Subject: Re: Bad sectors vs RAIDframe
To: Thor Lancelot Simon <firstname.lastname@example.org>
From: Stephen Borrill <email@example.com>
Date: 06/08/2005 17:40:57
On Mon, 6 Jun 2005, Thor Lancelot Simon wrote:
> We got a bad run of Samsung Spinpoint drives that we unfortunately
> installed in NetBSD Foundation servers about a year ago. I have had
> to recover several of them (all in 2-way RAIDframe mirrors) by using
> dd to copy the data from the corresponding sectors on one drive over
> the bad sectors of the other, often doing this in both directions to
> recover from multi-drive failures within a set. Since then, RAIDframe
> has been changed so that it retries on disk error before failing a
> component, and never fails components from non-redundant sets -- so a
> newer kernel may let you get somewhere with data recovery, too.
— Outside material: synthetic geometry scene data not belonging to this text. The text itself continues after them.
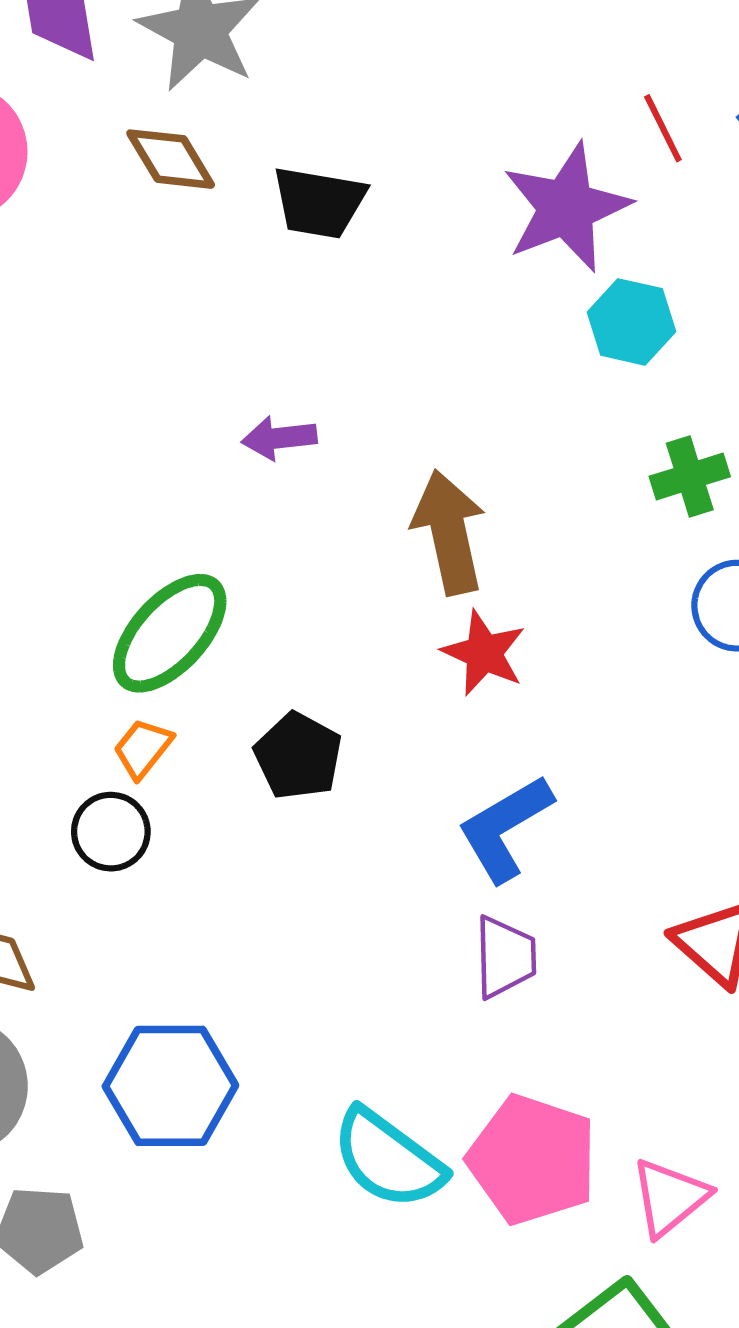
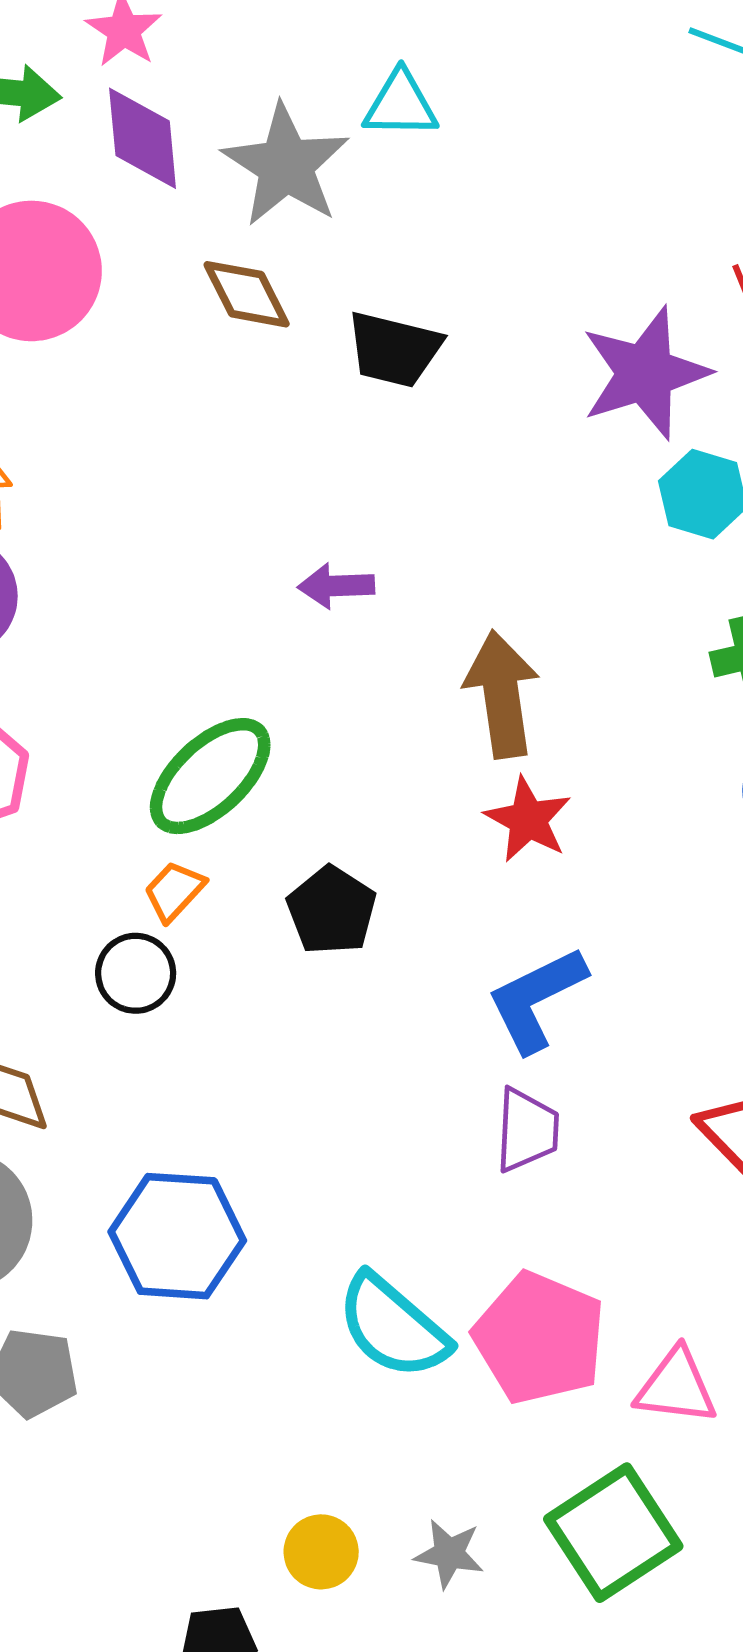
pink triangle: (670, 1197) -> (676, 1387), turned 42

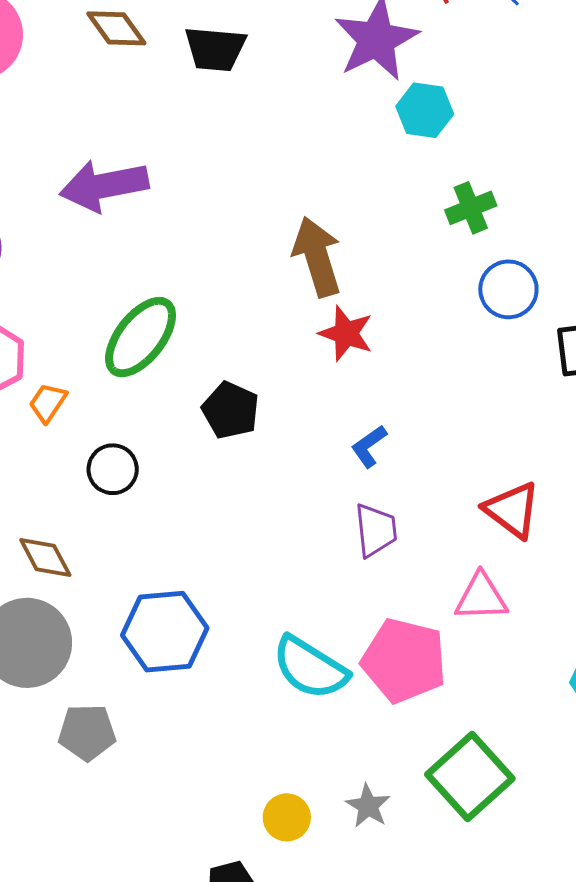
purple arrow: (336, 586) -> (104, 186), moved, size x1.8
orange trapezoid: (174, 891) -> (48, 403), moved
blue L-shape: (536, 999) -> (369, 446), size x0.6
pink triangle: (676, 1387) -> (481, 597), moved
gray star: (449, 1554) -> (368, 806), turned 30

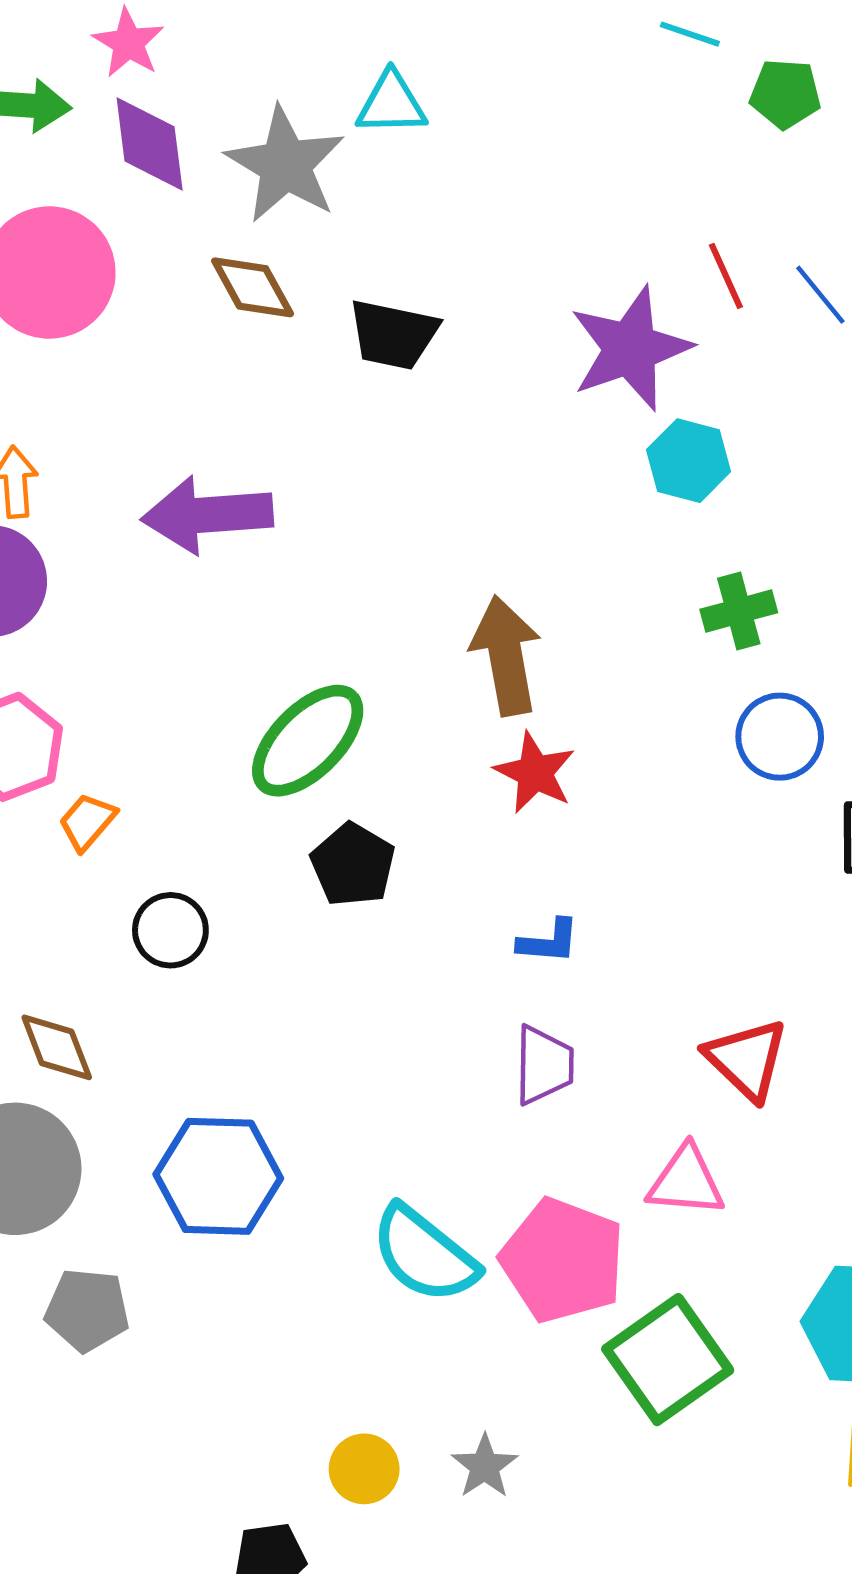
green ellipse: (141, 337) -> (308, 741), moved
blue L-shape: (369, 446) -> (549, 941), turned -147
green square: (470, 777) -> (668, 1360), moved

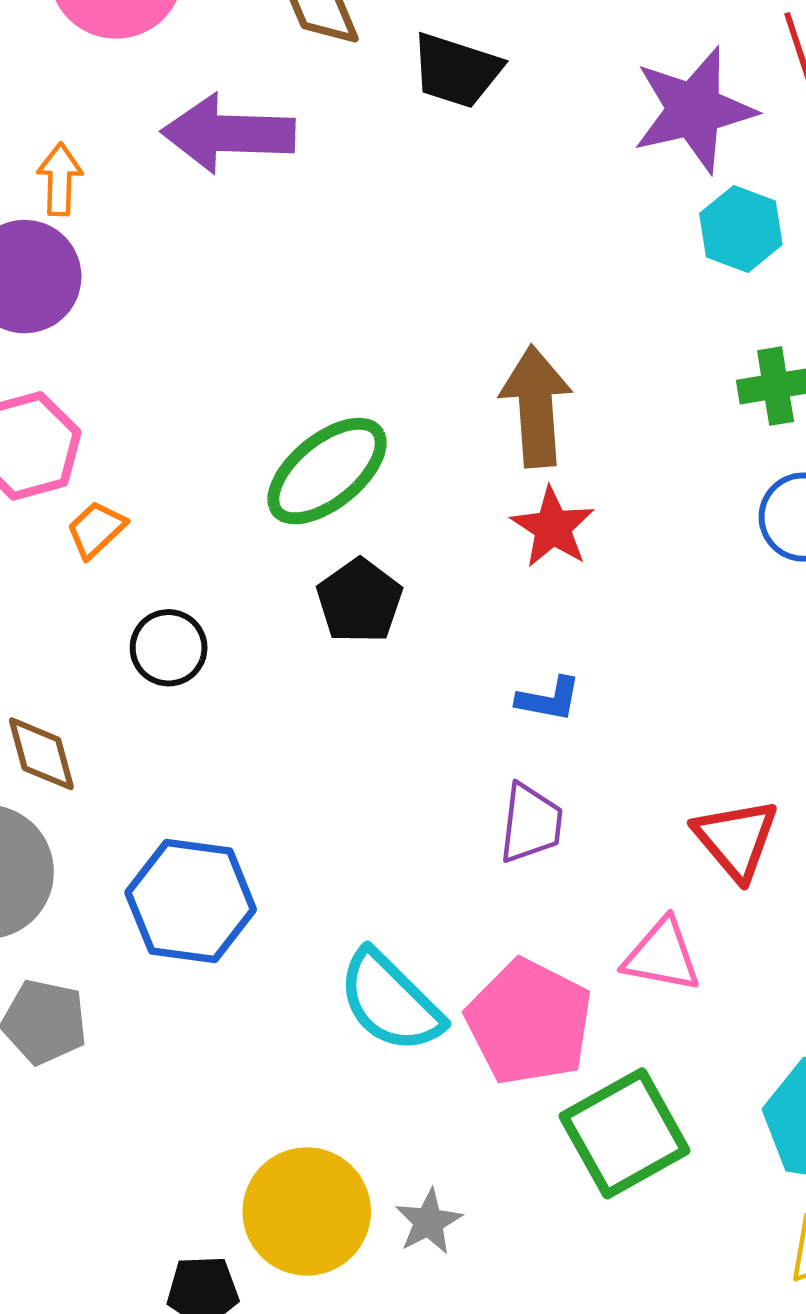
purple arrow: (207, 515) -> (228, 134), moved
yellow circle: (364, 1469) -> (307, 1211), size x1.8

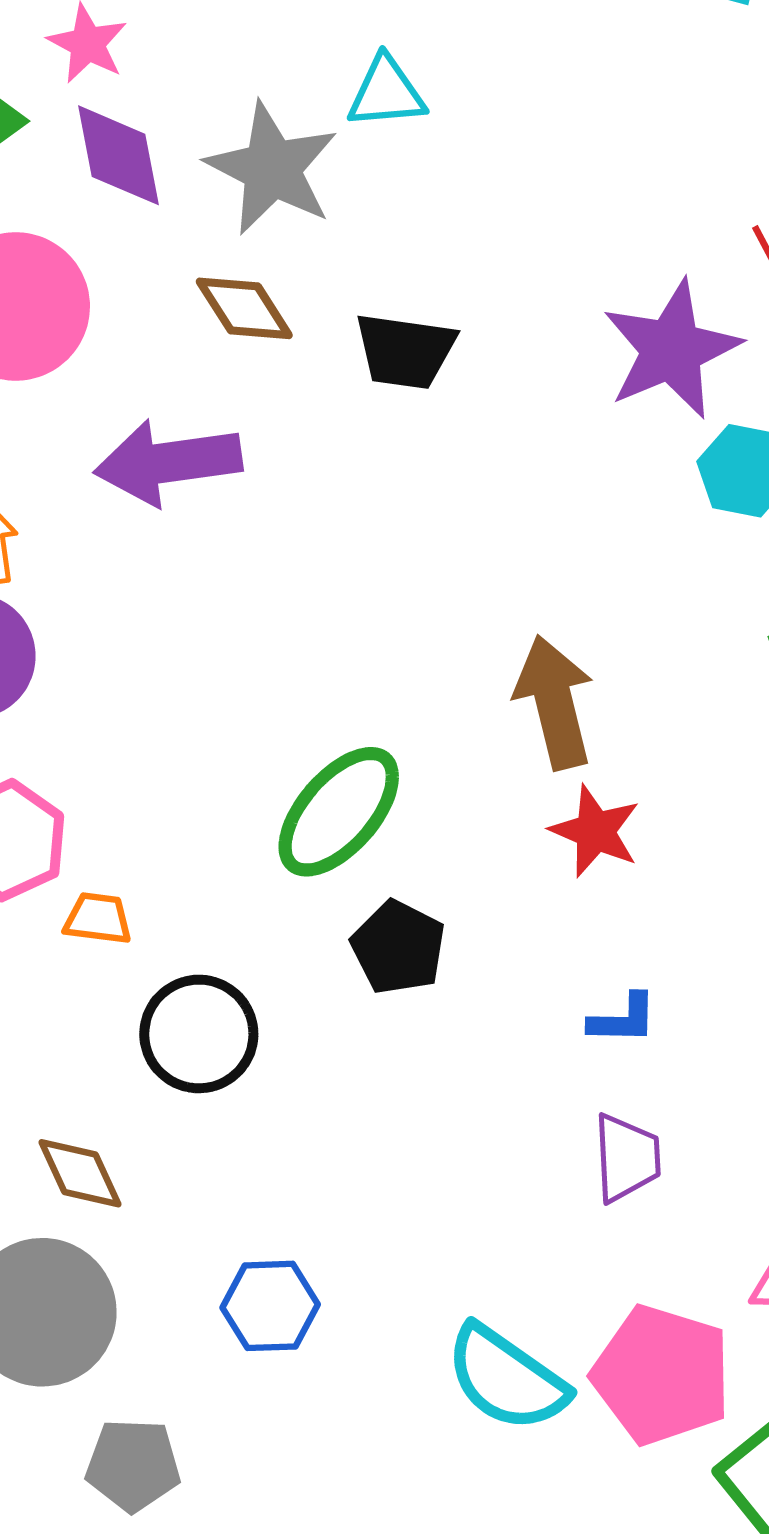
orange trapezoid: (96, 529) -> (98, 918), turned 60
black circle: (169, 648) -> (199, 1034), size x1.4
blue hexagon: (191, 901) -> (270, 1306), size x0.7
I'm guessing these changes (or at least the second half) are:
In which case, they are in 2.0, but not 1.6 and this gives me another
avenue of recovery.
I've also successfully used the "64-sector offset as ffs disklabel
partition" trick to recover (most) data.
This is happening far too often for me now though (just had another
failure of 2 discs - this time 250GB). These are all with 1.6.2 machines,
so it would be great to come up with a plan to minimise future problems.
Especially as these are at (generally clueless) customer sites.
My understanding is:
With 1.6.2, a read error causes component failure. As the read is not
retried a successfully ECC corrected sector will not be spotted. If you
spot this in time, initiating a rewrite will generally be OK as upon a
write failure it'll map in a new sector. It will happily fail all
components in an array and then panic. In this respect, having a
RAIDframe RAID 1 mirrored set is actually significantly worse than
having a single disc (if you fail to spots failures quickly).
Doing a dd of the components to /dev/null will mitigate the problem by
allowing read errors to be spotted without killing the component.
With 2.0 and later, a read error will be retried thus giving error
correction a chance at working. Plus, a final component of an array will
never be failed so even with multiple read errors you'll be able to
recover some data (as well as you would on a plain ffs).
My plan is to hurry forward the migration to 2.0.2 from 1.6.2
and to run a nightly check which will email both the customer and
ourselves if it spots any failed components.